The assay should be performed as outlined the assay protocol as this is how it has been validated.
This kit was developed to work in test tubes using the assay format outlined and we have not performed this assay in a 96 well microplate format.
However, if you wish to do this in your own lab, the only part of the procedure that can possibly be performed in a microplate format is the GOPOD incubation and/or the absorbance read steps.
The 50 degree incubation of the GOPOD reagent with the sample could be done in the microplate format but the wells will need to sealed during the incubation. Obviously incubation cannot be done in a water bath but in an incubation oven. Also, the volumes need to be decreased by 10-fold i.e. 0.01 mL sample plus 0.3 mL GOPOD reagent. The lower volumes and potentially the heat transfer may introduce more error than observed in the higher volume glass test tubes. The glass test tubes in the water bath provide the best heat transfer and control to the reaction solution and I strongly recommend to use the test-tubes and then transfer to the microplate for reading if required.

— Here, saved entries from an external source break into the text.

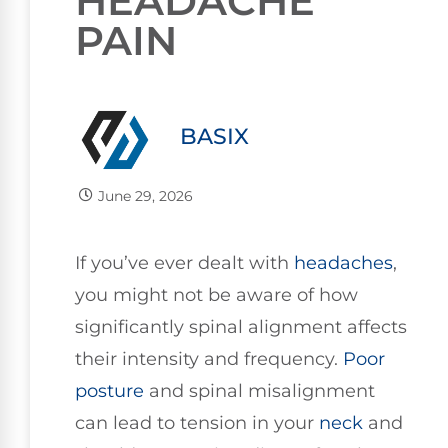
HEADACHE
PAIN
BASIX
June 29, 2026
If you’ve ever dealt with
headaches
,
you might not be aware of how
significantly spinal alignment affects
their intensity and frequency.
Poor
posture
and spinal misalignment
can lead to tension in your
neck
and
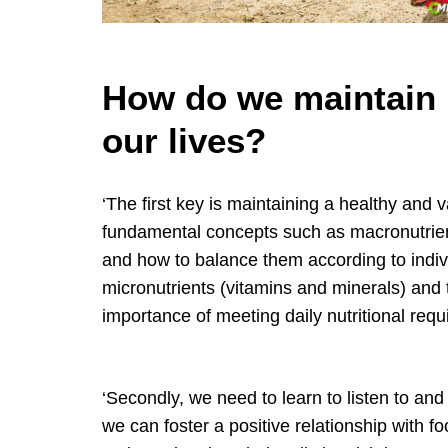
How do we maintain n
our lives?
‘The first key is maintaining a healthy and v
fundamental concepts such as macronutrient
and how to balance them according to indivi
micronutrients (vitamins and minerals) and 
importance of meeting daily nutritional req
‘Secondly, we need to learn to listen to an
we can foster a positive relationship with 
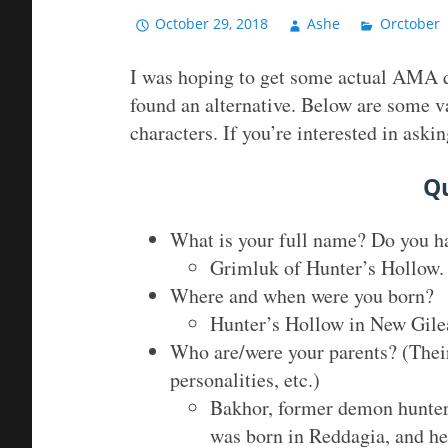
October 29, 2018
Ashe
Orctober
I was hoping to get some actual AMA qu
found an alternative. Below are some v
characters. If you’re interested in as
Q
What is your full name? Do you ha
Grimluk of Hunter’s Hollow. 
Where and when were you born?
Hunter’s Hollow in New Gile
Who are/were your parents? (Their
personalities, etc.)
Bakhor, former demon hunter,
was born in Reddagia, and he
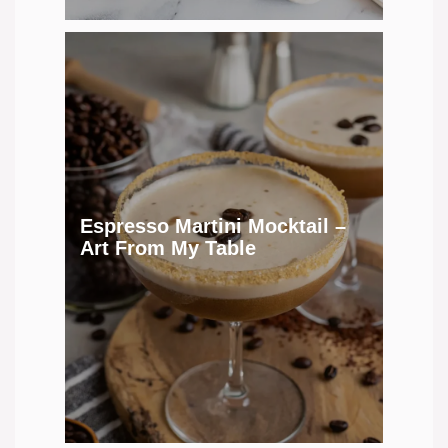
Espresso Martini Mocktail –
Art From My Table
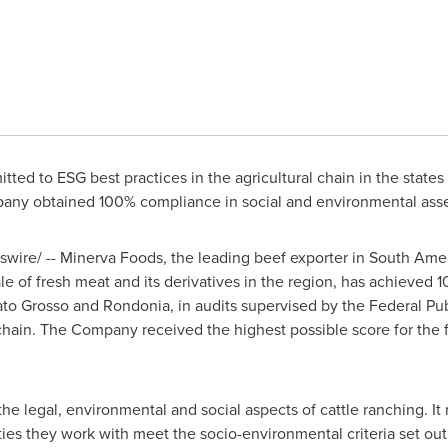
ed to ESG best practices in the agricultural chain in the states 
any obtained 100% compliance in social and environmental ass
ire/ -- Minerva Foods, the leading beef exporter in
South Amer
e of fresh meat and its derivatives in the region, has achieved
to Grosso
and Rondonia, in audits supervised by the Federal Publ
chain. The Company received the highest possible score for the fi
the legal, environmental and social aspects of cattle ranching. It
ties they work with meet the socio-environmental criteria set ou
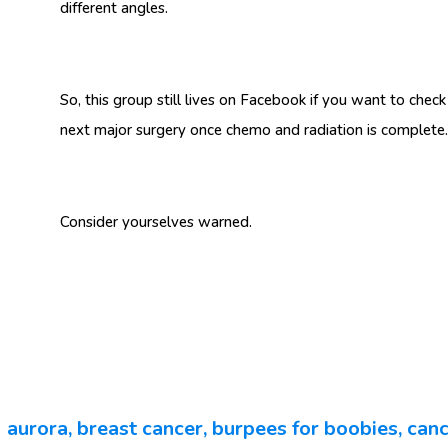
different angles.
So, this group still lives on Facebook if you want to check
next major surgery once chemo and radiation is comple
Consider yourselves warned.
aurora
,
breast cancer
,
burpees for boobies
,
canc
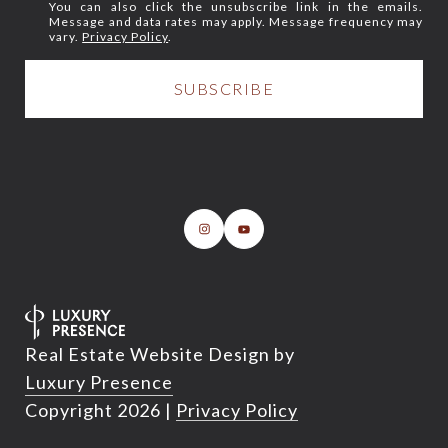
You can also click the unsubscribe link in the emails.
Message and data rates may apply. Message frequency may
vary.
Privacy Policy
.
Real Estate Website Design by
Luxury Presence
Copyright
2026
|
Privacy Policy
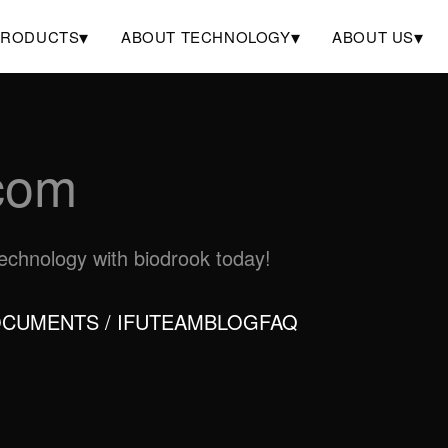
▾
▾
▾
PRODUCTS
ABOUT TECHNOLOGY
ABOUT US
com
otechnology with biodrook today!
CUMENTS / IFU
TEAM
BLOG
FAQ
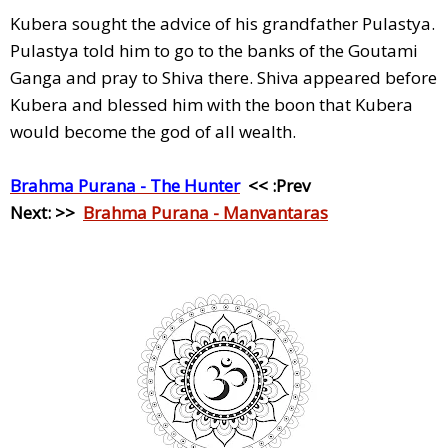
Kubera sought the advice of his grandfather Pulastya.
Pulastya told him to go to the banks of the Goutami
Ganga and pray to Shiva there. Shiva appeared before
Kubera and blessed him with the boon that Kubera
would become the god of all wealth.
Brahma Purana - The Hunter
<< :Prev
Next: >>
Brahma Purana - Manvantaras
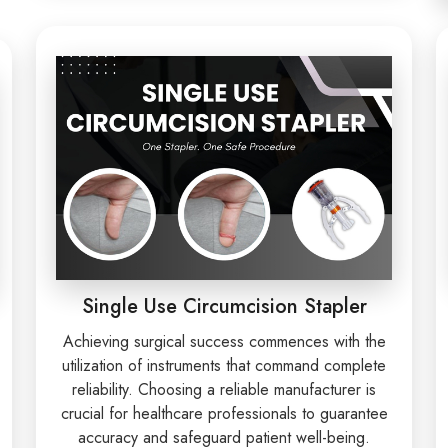
Single Use Circumcision Stapler
Achieving surgical success commences with the
utilization of instruments that command complete
reliability. Choosing a reliable manufacturer is
crucial for healthcare professionals to guarantee
accuracy and safeguard patient well-being.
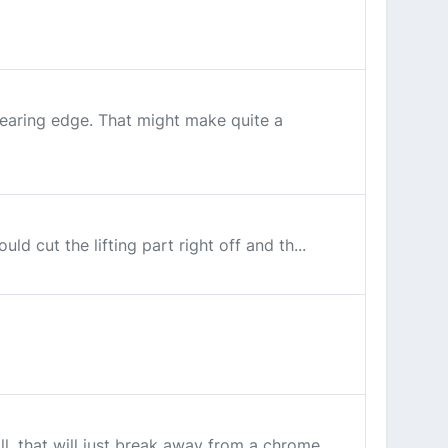
 bearing edge. That might make quite a
ld cut the lifting part right off and th...
ll, that will just break away from a chrome...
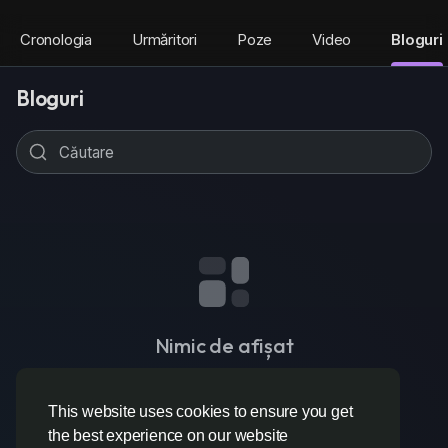
Cronologia
Urmăritori
Poze
Video
Bloguri
Bloguri
Nimic de afișat
This website uses cookies to ensure you get
the best experience on our website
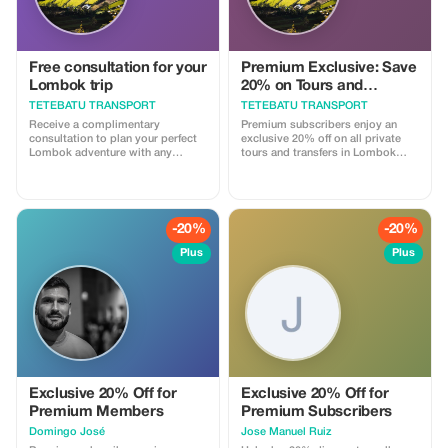
Free consultation for your
Premium Exclusive: Save
Lombok trip
20% on Tours and
Transport
TETEBATU TRANSPORT
TETEBATU TRANSPORT
Receive a complimentary
Premium subscribers enjoy an
consultation to plan your perfect
exclusive 20% off on all private
Lombok adventure with any
tours and transfers in Lombok
booking.
with our licensed drivers.
-20%
-20%
Plus
Plus
Exclusive 20% Off for
Exclusive 20% Off for
Premium Members
Premium Subscribers
Domingo José
Jose Manuel Ruiz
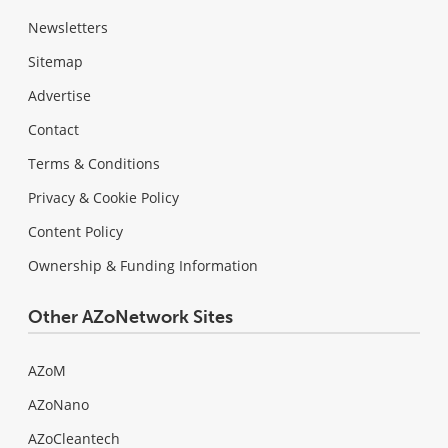
Newsletters
Sitemap
Advertise
Contact
Terms & Conditions
Privacy & Cookie Policy
Content Policy
Ownership & Funding Information
Other AZoNetwork Sites
AZoM
AZoNano
AZoCleantech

Please note: When you decrease the volume of GOPOD Reagent you decrease the amount of glucose you can measure i.e. While using 3 mL of GOPOD Reagent you can measure up to 100 μg of glucose, if you decrease the volume of GOPOD Reagent 10-fold to 0.3 mL, you can only measure up to 10 μg of glucose. The same volumes would be required for your glucose standards and the calculation will change slightly.
Alternatively, if you really wish to use the microplate in this assay you can use the microplate as a means to read the absorbances rather than the entire incubation of it, in this case the calculations will not need to be changed.
We recommend internal validations where customers deviate from the stated protocol. As we have not performed this method using a 96 well plate for the final GOPOD assay therefore we cannot comment on its efficacy &/or resultant accuracy.